My point is, this is just like when Starbucks tried to copy indie coffee shops, or when record labels tried to produce "underground" bands, or when Walmart attempted to sell "hand-crafted" and "artisan" products. The premise makes the end result impossible.
I wish it didn't fall on me to point this out, but bigotry is a political position, and trolling is a personality flaw.
Honestly, I've never read VICE comments. But if it follows the pattern I've been seeing elsewhere on the Internet, when VICE's comment section was a liberal trollfest, it was okay, but when the conservatives started winning, it had to be shut down. Then of course the editors blame trolling, which was always pervasive.
The problem is that we, the elite; we, the establishment; we, the intelligentsia, have got to maintain credibility with people who dislike us.
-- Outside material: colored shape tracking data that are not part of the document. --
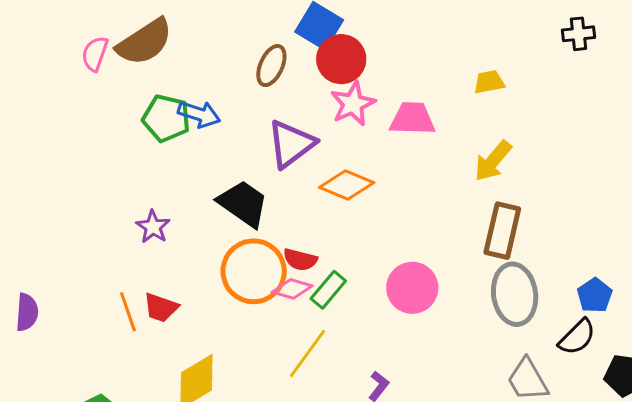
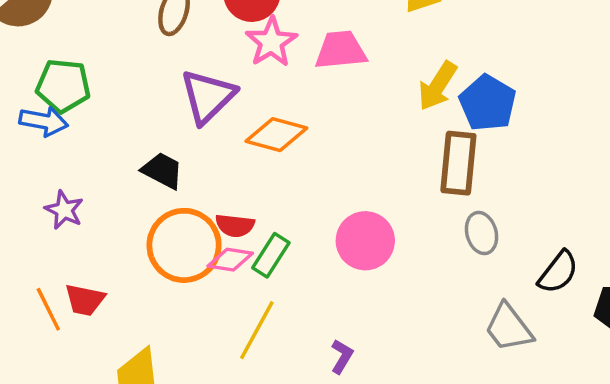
blue arrow: (199, 114) -> (44, 121), moved
black trapezoid: (243, 204) -> (162, 171), size x0.7
gray ellipse: (515, 294) -> (481, 233), size x0.6
blue pentagon: (595, 295) -> (488, 103), moved, size x1.4

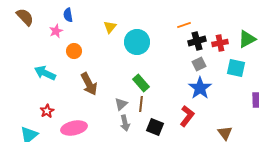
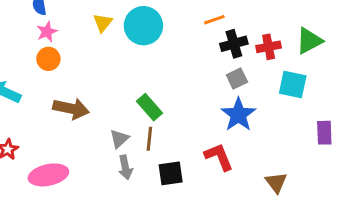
pink star: (56, 31) -> (47, 32), moved
cyan circle: (137, 42) -> (143, 26), moved
brown arrow: (89, 84) -> (71, 109), turned -50
red L-shape: (187, 116) -> (219, 157), turned -60
black square: (155, 127) -> (171, 173), turned -30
What we haven't got available to us that the Silvio Berlusconi's of the world can use is clientelism, the ability to make people like you by offering them things you can't actually give them. I can't tell you how many times I've criticized liberals who respond "But conservatives [...]!".
We're supposed to be better than them. That's the whole point.
The main complaint listed by Vice in the article was that the comments section inevitably led to low quality debate, and commenters frequently had to be banned for posting racist, sexist comments, and/or releasing private information about Vice's writers or other people in the comment section. Those seem like perfectly valid reasons to shut it down, and seem orthogonal to "conservatives started winning," however you want to define that.
Create a subreddit for a news site, and each new article on the news site automatically gets a new post on the subreddit. Embed the relevant post on the news site.
Since "karma" is transitive across Reddit and across news sites, users are slightly less likely to troll. You could also do this with some sort of reputation system across websites (Disqus could add in something like that).
The big problem with news sites is that the communities aren't big enough that there are any negative correlations associated with being a dick. Even facebook runs into this problem because there isn't any way to "punish" someone for a rude comment. Transitive, persistent reputation is key to solving this issue (at least in my very non-expert opinion). Reddit helps, with comment karma and post karma... but it obviously isn't perfect.